Man can save what he has earned. He is required to give a share of his savings as zakat or ushr so that the needs of the poor and the needy in the society are taken care of. He is encouraged to share more than what is obligatory. However, the earning available after the obligatory payment of zakat and ushr or optional sadaqua is clean and no aspersion is to be cast on it.
A person desires to invest his savings and plough back his earnings so that he can earn more. Such urge for higher earning is encouraged. This leads to entrepreneurship and growth in economy. One is free to decide about the way he wants to utilise his savings. He may or may not go for investment. This depends upon his personal disposition, preference, ability and opportunity. Islamic regulation is concerned about the desirability or otherwise of the area of investment so that no unwanted activity ushers in the economy with such application of fund. There is no problem that a rich person becomes richer by investment, rather it is desirable that earning in the society and the economic activities grow as a result of this.

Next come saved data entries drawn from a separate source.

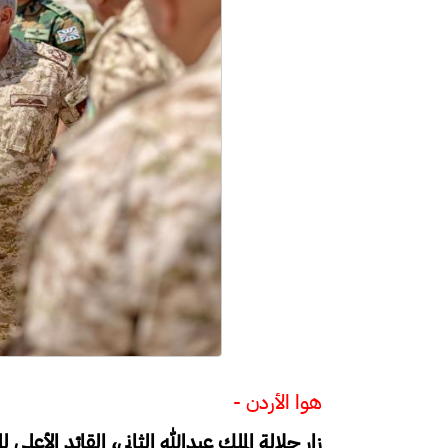
هوا الأردن -
زار جلالة الملك عبدﷲ الثاني، القائد الأعلى ل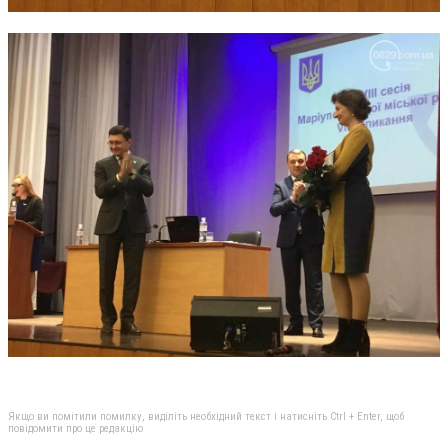
Якщо ви помітили помилку, виділіть необхідний текст і натисніть Ctrl + Enter, щоб
повідомити про це редакцію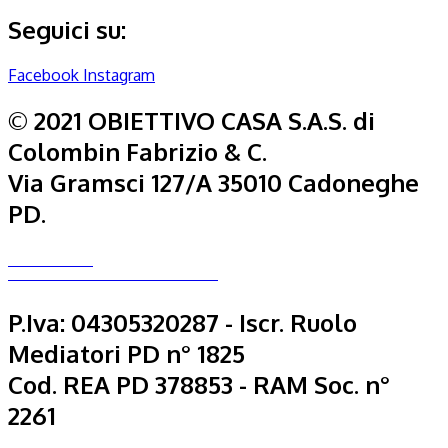
Seguici su:
Facebook
Instagram
© 2021 OBIETTIVO CASA S.A.S. di
Colombin Fabrizio & C.
Via Gramsci 127/A 35010 Cadoneghe
PD.
PRIVACY POLICY
–
COOKIES POLICY
SCARICA L’INFORMATIVA SULLA PRIVACY
P.Iva: 04305320287 - Iscr. Ruolo
Mediatori PD n° 1825
Cod. REA PD 378853 - RAM Soc. n°
2261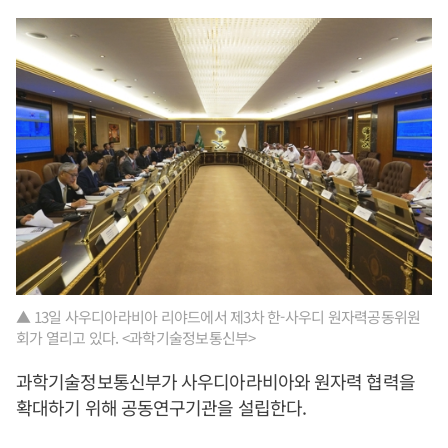
▲ 13일 사우디아라비아 리야드에서 제3차 한-사우디 원자력공동위원
회가 열리고 있다. <과학기술정보통신부>
과학기술정보통신부가 사우디아라비아와 원자력 협력을
확대하기 위해 공동연구기관을 설립한다.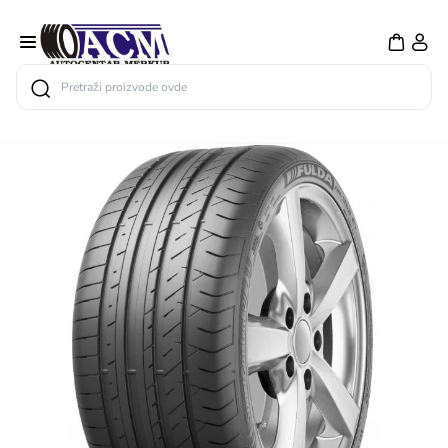
Search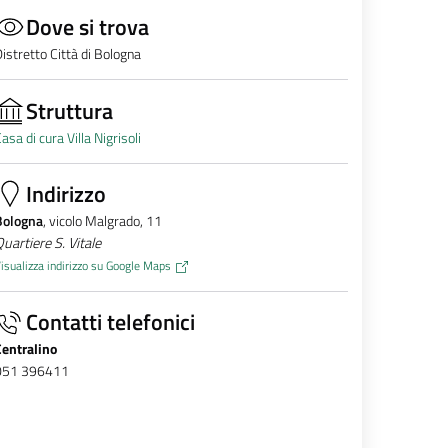
Dove si trova
istretto Città di Bologna
Struttura
asa di cura Villa Nigrisoli
Indirizzo
Bologna
, vicolo Malgrado, 11
uartiere S. Vitale
isualizza indirizzo su Google Maps
Contatti telefonici
Centralino
051 396411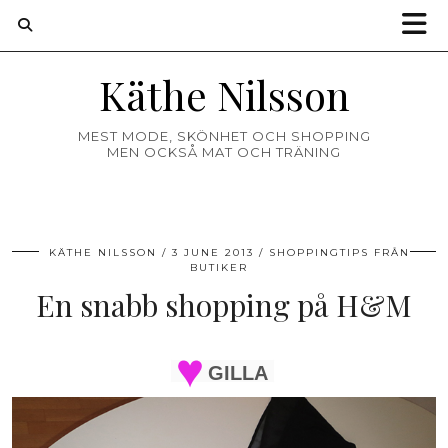
Käthe Nilsson
MEST MODE, SKÖNHET OCH SHOPPING
MEN OCKSÅ MAT OCH TRÄNING
KÄTHE NILSSON
3 JUNE 2013
SHOPPINGTIPS FRÅN
BUTIKER
En snabb shopping på H&M
GILLA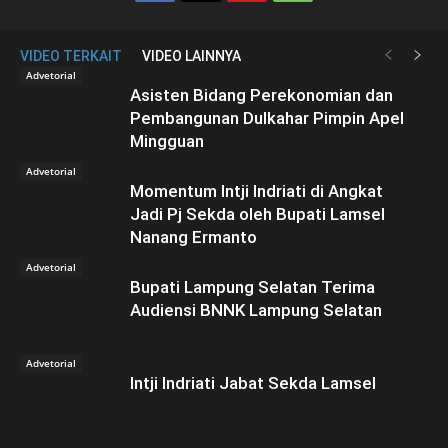
VIDEO TERKAIT
VIDEO LAINNYA
Advetorial
Asisten Bidang Perekonomian dan
Pembangunan Dulkahar Pimpin Apel
Mingguan
Advetorial
Momentum Intji Indriati di Angkat
Jadi Pj Sekda oleh Bupati Lamsel
Nanang Ermanto
Advetorial
Bupati Lampung Selatan Terima
Audiensi BNNK Lampung Selatan
Advetorial
Intji Indriati Jabat Sekda Lamsel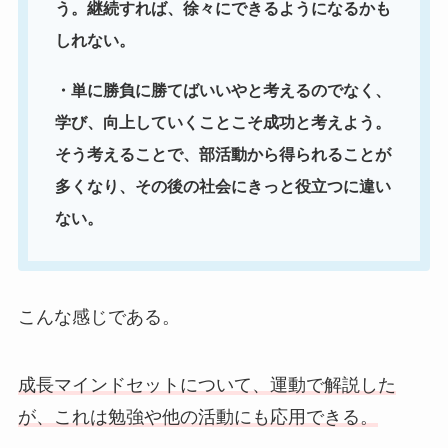
う。継続すれば、徐々にできるようになるかも
しれない。
・単に勝負に勝てばいいやと考えるのでなく、
学び、向上していくことこそ成功と考えよう。
そう考えることで、部活動から得られることが
多くなり、その後の社会にきっと役立つに違い
ない。
こんな感じである。
成長マインドセットについて、運動で解説した
が、これは勉強や他の活動にも応用できる。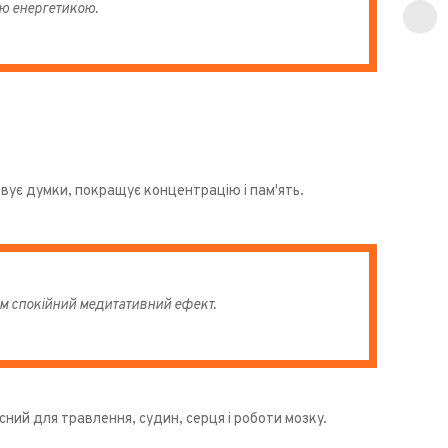
ю енергетикою.
овує думки, покращує концентрацію і пам'ять.
шим спокійний медитативний ефект.
сний для травлення, судин, серця і роботи мозку.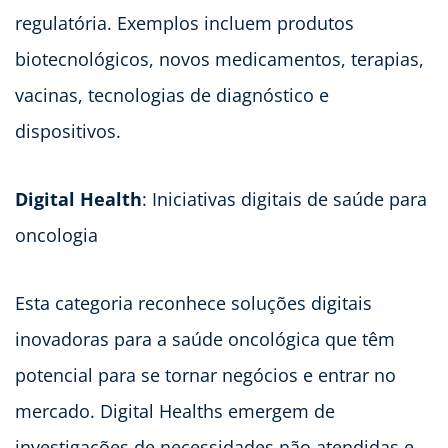
regulatória. Exemplos incluem produtos
biotecnológicos, novos medicamentos, terapias,
vacinas, tecnologias de diagnóstico e
dispositivos.
Digital Health
: Iniciativas digitais de saúde para
oncologia
Esta categoria reconhece soluções digitais
inovadoras para a saúde oncológica que têm
potencial para se tornar negócios e entrar no
mercado. Digital Healths emergem de
investigações de necessidades não atendidas e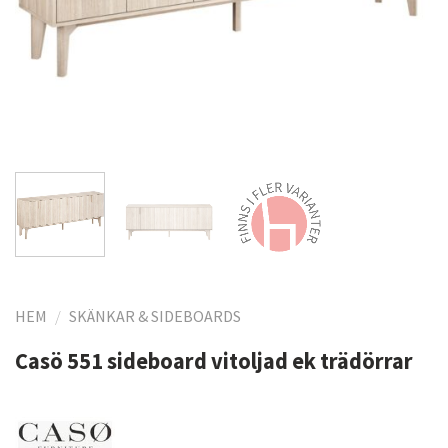
HEM
/
SKÄNKAR & SIDEBOARDS
Casö 551 sideboard vitoljad ek trädörrar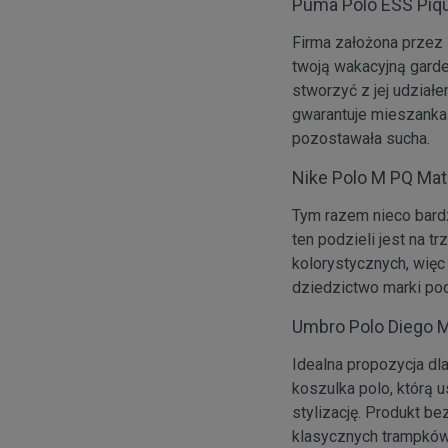
Puma Polo ESS Piq
Firma założona przez 
twoją wakacyjną gard
stworzyć z jej udział
gwarantuje mieszanka b
pozostawała sucha.
Nike Polo M PQ Ma
Tym razem nieco bardz
ten podzieli jest na t
kolorystycznych, więc
dziedzictwo marki podk
Umbro Polo Diego 
Idealna propozycja dl
koszulka polo, którą 
stylizację. Produkt b
klasycznych trampków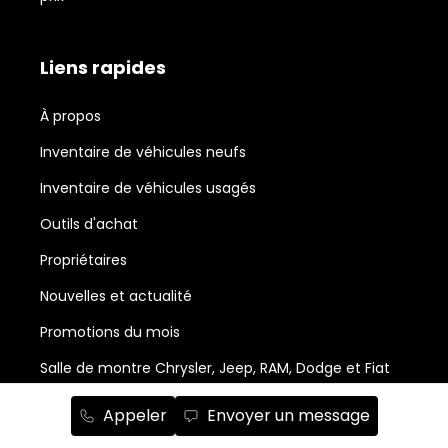
Liens rapides
À propos
Inventaire de véhicules neufs
Inventaire de véhicules usagés
Outils d'achat
Propriétaires
Nouvelles et actualité
Promotions du mois
Salle de montre Chrysler, Jeep, RAM, Dodge et Fiat
Abonnement à l'infolettre
Appeler
Envoyer un message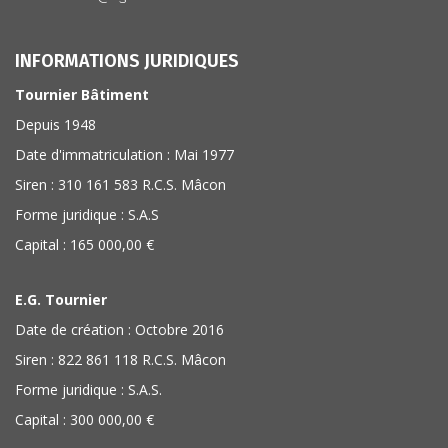
INFORMATIONS JURIDIQUES
Tournier Bâtiment
Depuis 1948
Date d'immatriculation : Mai 1977
Siren : 310 161 583 R.C.S. Mâcon
Forme juridique : S.A.S
Capital : 165 000,00 €
E.G. Tournier
Date de création : Octobre 2016
Siren : 822 861 118 R.C.S. Mâcon
Forme juridique : S.A.S.
Capital : 300 000,00 €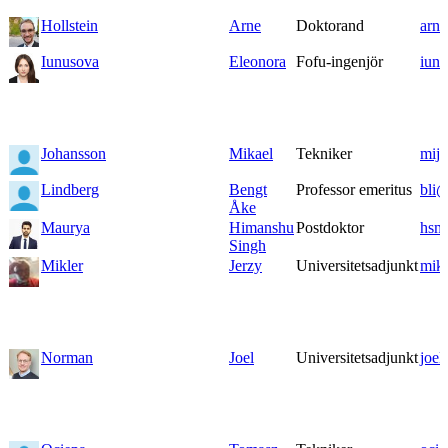
Hollstein
Arne
Doktorand
arn
Iunusova
Eleonora
Fofu-ingenjör
iun
Johansson
Mikael
Tekniker
mij
Lindberg
Bengt
Professor emeritus
bli@
Åke
Maurya
Himanshu
Postdoktor
hsm
Singh
Mikler
Jerzy
Universitetsadjunkt
mik
Norman
Joel
Universitetsadjunkt
joe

Life span of every person is limited. Even the richest person cannot live for ever and one day destiny makes him leave behind whatever he had earned or built up. People leave behind wealth for the well being of their offspring and inheritors. Islam has provided a detailed law of inheritance thereby curtailing the authority of any person to decide what will be done about the wealth he will leave behind. A person can decide about the disposal of only one third of his property; the rest will be distributed as per the law of inheritance enshrined by Allah. Thus assets and properties accumulated in the hands of one person get distributed to several persons. There is no concept of joint family ownership of riches once accumulated. Thus we find that although Islam lets the rich become richer, the wealth so amassed and gathered is dispersed in the economy after his demise.